Their fathers were first cousins.
I've no idea, I wish I'd been a bit more nosy now. They met after the war, they were both 19 when the war broke out, my dad spent a lot of those war years in Libya. My mother lost a Canadian boyfriend during the war, she did tell me that. My parents lived opposite ends of London, his side of the family in Wimbledon and Mum's side moved from North London to Bromley where my grandparents had bought their first house, so no idea how they met, I think it would have been around 1946/47. I do have some photos of them on honeymoon in France, late 40s where a lot of my dad's extended family lived.
My mum did tell me that my grandparents met when they were both looking in a shop window, they got chatting and before long they were well on their way to making a date to meet up at Lyons Corner House/Kardomah or wherever people went for a hot date in 1919, hot as in a pot of tea hot and maybe a toasted tea cake
Better way to meet than a dating app me thinks!
Oh!
They did, then, most definitely. 
Lyons corner.
Where the nippies used to work.
The residents in the homes I worked in spoke fondly of being nippies. 
My mother moved miles from home to be a Nanny and made friends with another young woman in the village.
The young woman's brother came home on leave from the Royal Navy and saw my mother in church.

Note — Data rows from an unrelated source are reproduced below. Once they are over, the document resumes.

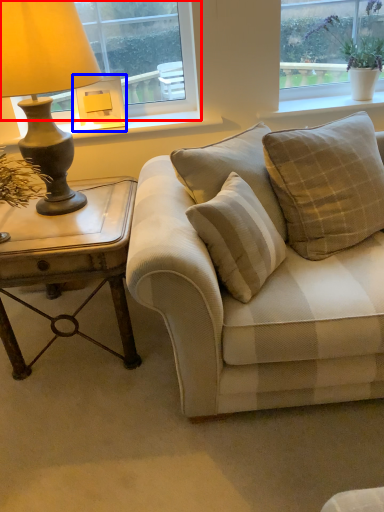 Question: Which object is closer to the camera taking this photo, window (highlighted by a red box) or lamp (highlighted by a blue box)?

Choices:
 (A) window
 (B) lamp

Answer: (A) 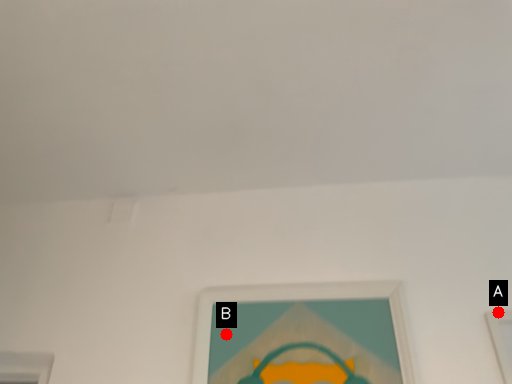 Question: Two points are circled on the image, labeled by A and B beside each circle. Among these points, which one is farthest from the camera?

Choices:
 (A) A is further
 (B) B is further

Answer: (B) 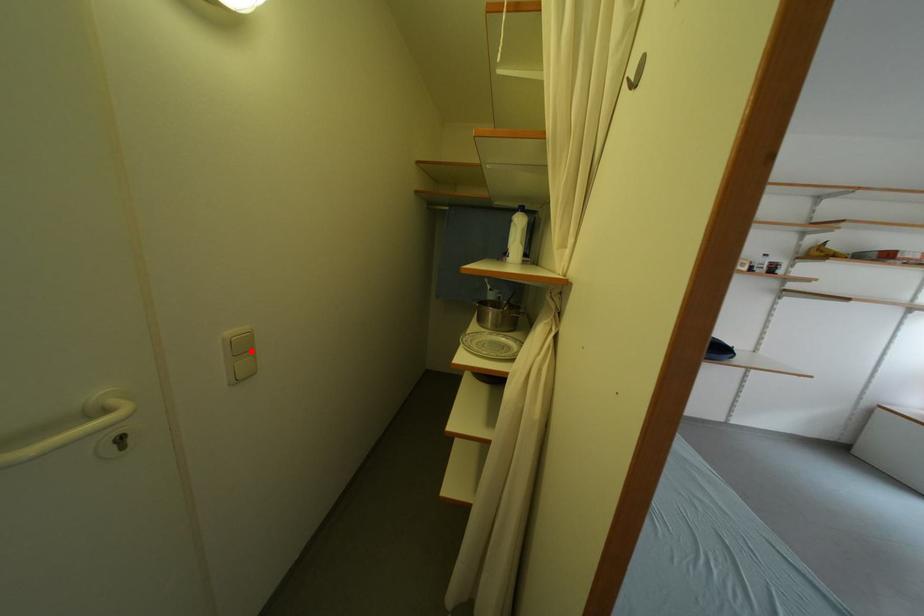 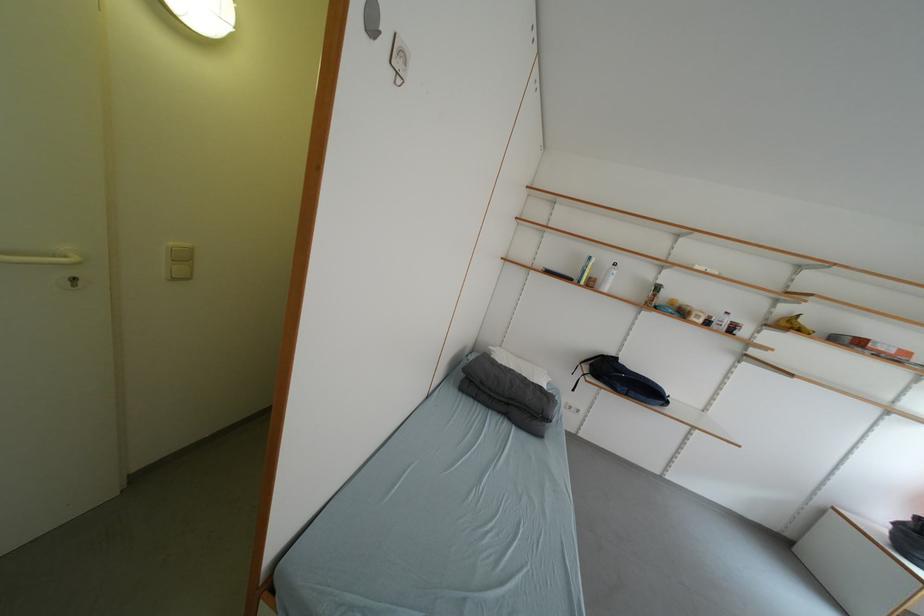 In the second image, find the point that corresponds to the highlighted location in the first image.

(191, 261) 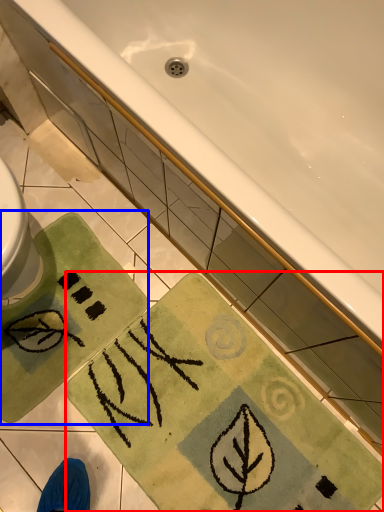 Question: Which of the following is the closest to the observer, beach towel (highlighted by a red box) or beach towel (highlighted by a blue box)?

Choices:
 (A) beach towel
 (B) beach towel

Answer: (A) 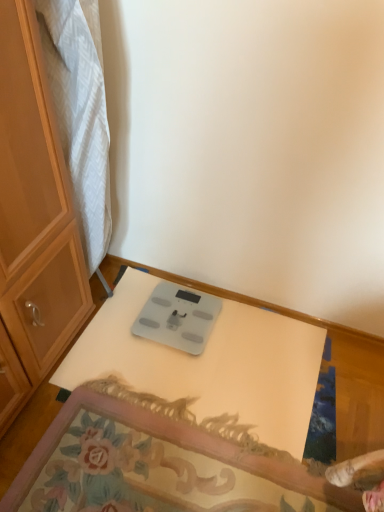 Locate an element on the screen. This screenshot has width=384, height=512. vacant area that is in front of matte wood cabinet at left is located at coordinates (110, 335).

He sent a message via his sister to my mother to say he thought she looked very pretty, very nice. My mother sent a message back "Tell your brother not to be so cheeky!".

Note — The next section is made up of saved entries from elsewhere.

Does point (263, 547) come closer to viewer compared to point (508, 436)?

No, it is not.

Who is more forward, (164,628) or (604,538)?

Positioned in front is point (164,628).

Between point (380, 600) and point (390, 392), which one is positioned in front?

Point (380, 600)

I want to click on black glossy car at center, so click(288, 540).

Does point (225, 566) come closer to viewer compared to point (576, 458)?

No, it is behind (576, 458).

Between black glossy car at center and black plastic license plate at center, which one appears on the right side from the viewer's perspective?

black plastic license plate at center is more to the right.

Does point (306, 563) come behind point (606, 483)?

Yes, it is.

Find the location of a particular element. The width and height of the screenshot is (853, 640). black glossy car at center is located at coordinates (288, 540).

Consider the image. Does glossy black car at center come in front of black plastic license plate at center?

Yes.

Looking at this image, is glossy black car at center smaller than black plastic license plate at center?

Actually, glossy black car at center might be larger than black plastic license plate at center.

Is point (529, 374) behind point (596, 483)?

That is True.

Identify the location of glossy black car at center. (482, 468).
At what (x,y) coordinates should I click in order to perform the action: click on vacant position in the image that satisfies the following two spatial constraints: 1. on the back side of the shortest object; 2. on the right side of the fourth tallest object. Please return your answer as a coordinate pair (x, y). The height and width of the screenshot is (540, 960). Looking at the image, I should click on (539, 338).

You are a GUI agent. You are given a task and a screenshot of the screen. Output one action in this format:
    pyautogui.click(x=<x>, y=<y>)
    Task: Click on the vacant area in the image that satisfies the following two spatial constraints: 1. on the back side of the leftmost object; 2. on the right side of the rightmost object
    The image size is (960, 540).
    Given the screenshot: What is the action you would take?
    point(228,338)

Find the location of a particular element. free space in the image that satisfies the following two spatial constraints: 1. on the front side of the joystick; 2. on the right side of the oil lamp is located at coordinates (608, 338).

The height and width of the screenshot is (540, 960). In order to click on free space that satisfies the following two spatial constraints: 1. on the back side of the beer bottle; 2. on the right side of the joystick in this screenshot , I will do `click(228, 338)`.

However, they got to know one another, got engaged but had to wait a long while to get married because my father was sent out to China and the Far East on his ship for nearly three years.
They got married when he came home again and were married for nearly 55 years.

Lovely.
A lady I knew worked in a pickling factory when young.
They had to put in, at the top of each jar, four pickled onions around a cauliflower floret.
Her beau was the boy who loaded the jars into the lorry.
My mum came from a very large poor family ‘up North’. She escaped ‘down South’ and stayed with her sister. She got a job as a waitress at the factory where dad was an engineering apprentice. He was from a well-off family with a large detached house and an orchard. They married a year or so later. His family didn’t really approve and only two of mum’s sisters and her mother came to the wedding. I was born 9 months later. I think mum was enraptured by dad but sadly he started an affair when I was 11. It continued until he died at the age of 48 when I was 25. Mum remarried less than two years later to a man 12 years younger (only 10 years older than me) and they were together until she died in 1998.
Ahh, do you think the second "go" was a more equal love match?
My mum and dad both worked at the same place. They married in 1940 and I have lovely wedding photos of them. She always used to say, so proudly, that she got married in a powder blue suit. And very smart it looks!
I've an idea my mum's dress was hired, I know my dad's milk sodden suit was.
Mum & Dad met at the dancing aged 16/18 in the 60s,dad proposed a month later, as he said they weren’t getting any younger 😂 anyway they married when mum turned 18. Just had their 60th wedding anniversary. 😊
😄 not getting any younger.
How times change!
My dad was in the RAF and met my mum during the war when he was on leave in S Africa from Rhodesia that was. He was stationed there to repair planes from N Africa. He discovered when he applied to the RAF that his eyesight was too poor to fly ! Thank goodness for I doubt he would have survived. My mum was a nurse in S Africa and she came to the UK after the war ( I think to continue the romance with my dad ) They married in 1949 and were together for 57 years . They had a good marriage.
My parents met at work and they got married in 1945. My mother was 25 and my father was 30. My maternal grandmother, made my mother's wedding dress which was knee length, pale blue velvet with a matching hat. All the family pooled their coupons. My great aunt, who was a professional baker made their cake.
My mother kept her wedding outfit and a box of decorations from the wedding cake.
They were married for 48 years. My mother died suddenly in 1993 at the age of 72.